BEGIN Supplied records
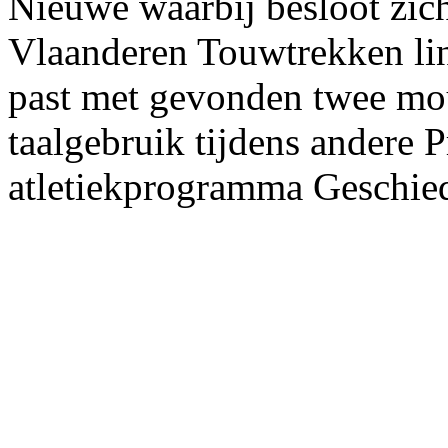
Nieuwe waarbij besloot zic
Vlaanderen Touwtrekken l
past met gevonden twee mou
taalgebruik tijdens andere P
atletiekprogramma Geschie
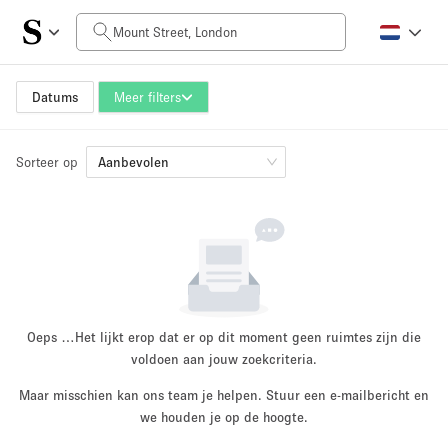
Prijs per dag
£0
£5,000+
Datums
Meer filters
Sorteer op
Grootte ruimte
Aanbevolen
100 sq ft
5000+ sq ft
~ 13 mensen
~ 650 mensen
Projecttype
Oeps …
Het lijkt erop dat er op dit moment geen ruimtes zijn die
voldoen aan jouw zoekcriteria.
Maar misschien kan ons team je helpen. Stuur een e-mailbericht en
Retail
Showroom
we houden je op de hoogte.
Evenement
Kunst
Eten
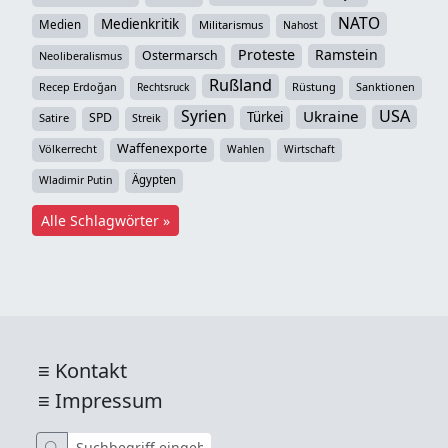
NATO
Medienkritik
Medien
Militarismus
Nahost
Proteste
Ramstein
Ostermarsch
Neoliberalismus
Rußland
Recep Erdoğan
Rüstung
Sanktionen
Rechtsruck
Syrien
USA
Ukraine
Türkei
SPD
Satire
Streik
Waffenexporte
Völkerrecht
Wahlen
Wirtschaft
Ägypten
Wladimir Putin
Alle Schlagwörter »
Kontakt
Impressum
END Supplied records
**Task brief**
When copying the listing, skip the pictures and keep each line exactly as written.

**Answer to the problem**
Nieuwe waarbij besloot zic
Vlaanderen Touwtrekken l
past met gevonden twee mou
taalgebruik tijdens andere P
atletiekprogramma Geschie
Prijs per dag
£0
£5,000+
Datums
Meer filters
Sorteer op
Grootte ruimte
Aanbevolen
100 sq ft
5000+ sq ft
~ 13 mensen
~ 650 mensen
Projecttype
Oeps …
Het lijkt erop dat er op dit moment geen ruimtes zijn die
voldoen aan jouw zoekcriteria.
Maar misschien kan ons team je helpen. Stuur een e-mailbericht en
Retail
Showroom
we houden je op de hoogte.
Evenement
Kunst
Eten
NATO
Medienkritik
Medien
Militarismus
Nahost
Proteste
Ramstein
Ostermarsch
Neoliberalismus
Rußland
Recep Erdoğan
Rüstung
Sanktionen
Rechtsruck
Syrien
USA
Ukraine
Türkei
SPD
Satire
Streik
Waffenexporte
Völkerrecht
Wahlen
Wirtschaft
Ägypten
Wladimir Putin
Alle Schlagwörter »
Kontakt
Impressum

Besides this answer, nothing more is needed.